On Nov 15, 2008, at 8:14 PM, Jones Beene wrote:
Hi Robin,
> How then is the electron bound to the proton at all?
..consider: given that a circular "orbit", in QM terms, is an
illusion,
the lack of an apparent binding electrostatic attraction (even if
one did
not agree with Mills) does not necessarily prelude magnetic (or other)
attraction.
The magnetic field of an electron at the Bohr radius is a least
a factor of 1000 times stronger than the electric field, no ?

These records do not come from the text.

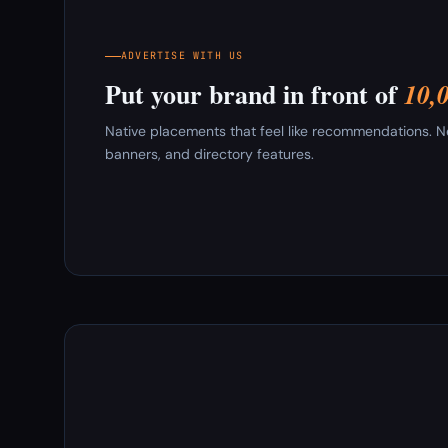
ADVERTISE WITH US
Put your brand in front of
10,
Native placements that feel like recommendations. New
banners, and directory features.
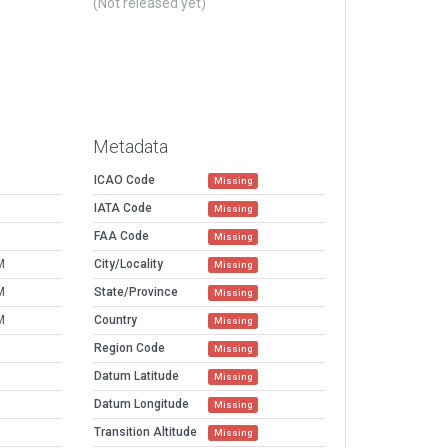
(Not released yet)
Metadata
ICAO Code
Missing
IATA Code
Missing
FAA Code
Missing
M
City/Locality
Missing
M
State/Province
Missing
M
Country
Missing
Region Code
Missing
Datum Latitude
Missing
Datum Longitude
Missing
Transition Altitude
Missing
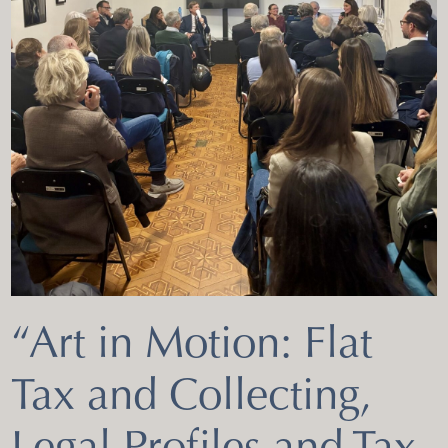
“Art in Motion: Flat
Tax and Collecting,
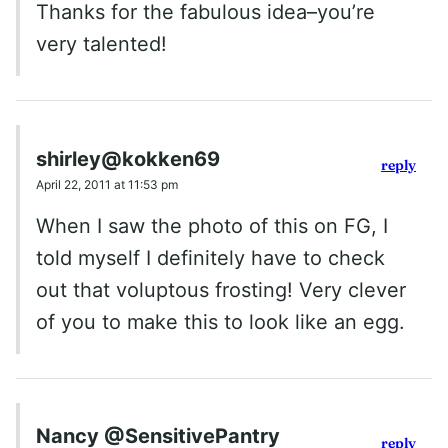
Thanks for the fabulous idea–you’re
very talented!
shirley@kokken69
reply
April 22, 2011 at 11:53 pm
When I saw the photo of this on FG, I
told myself I definitely have to check
out that voluptous frosting! Very clever
of you to make this to look like an egg.
Nancy @SensitivePantry
reply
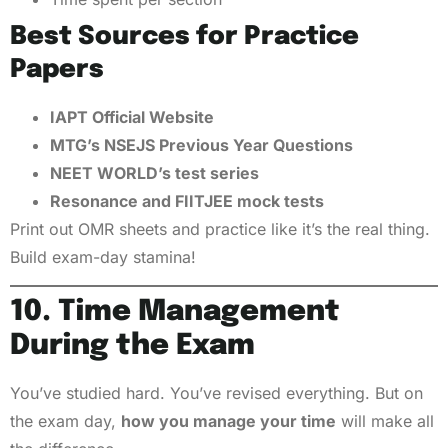
Best Sources for Practice
Papers
IAPT Official Website
MTG’s NSEJS Previous Year Questions
NEET WORLD’s test series
Resonance and FIITJEE mock tests
Print out OMR sheets and practice like it’s the real thing.
Build exam-day stamina!
10. Time Management
During the Exam
You’ve studied hard. You’ve revised everything. But on
the exam day,
how you manage your time
will make all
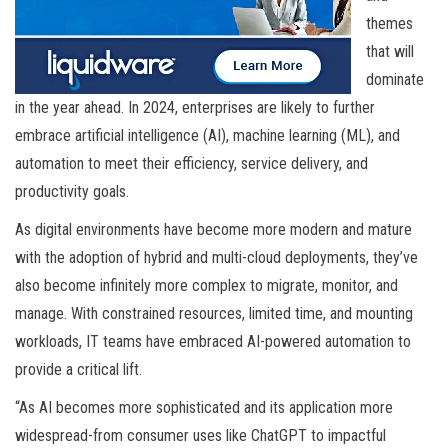
themes
that will
dominate
in the year ahead. In 2024, enterprises are likely to further
embrace artificial intelligence (AI), machine learning (ML), and
automation to meet their efficiency, service delivery, and
productivity goals.
As digital environments have become more modern and mature
with the adoption of hybrid and multi-cloud deployments, they’ve
also become infinitely more complex to migrate, monitor, and
manage. With constrained resources, limited time, and mounting
workloads, IT teams have embraced AI-powered automation to
provide a critical lift.
“As AI becomes more sophisticated and its application more
widespread-from consumer uses like ChatGPT to impactful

The electron waveform is co-centered with the proton so one way to
look at it is there is on average no net Coulomb force or magnetic
force on an orbital electron, though there is some degree of spin
coupling between the electron and proton in a hydrogen atom. The
question then becomes where do we actually observe the electron when
we sample for it and what size is it there, what forces should it
have on it there? These are questions having random variables in the
answers.
Looking at this from a Bohr point of view, i.e. the electron
essentially being a point charge with a magnetic moment orbiting the
proton at the Bohr radius, the Coulomb force is 5.149x10^-9 N and the
magnetic force is 3.910x10^-17 N, so the Coulomb force is about 132
million times larger than the magnetic. The dipole magnetic force is
a 1/r^4 force, so can exceed the 1/r^2 Coulomb force at a small
enough radius, but for high energy nucleus plunging electrons only.
Somehow I missed the earlier posts in this thread, but that is to be
expected I guess since I have over 1000 unread vortex messages,
skipped due to lack of time or the hint of religion or politics
somewhere in the associated threads.
Best regards,
Horace Heffner
http://www.mtaonline.net/~hheffner/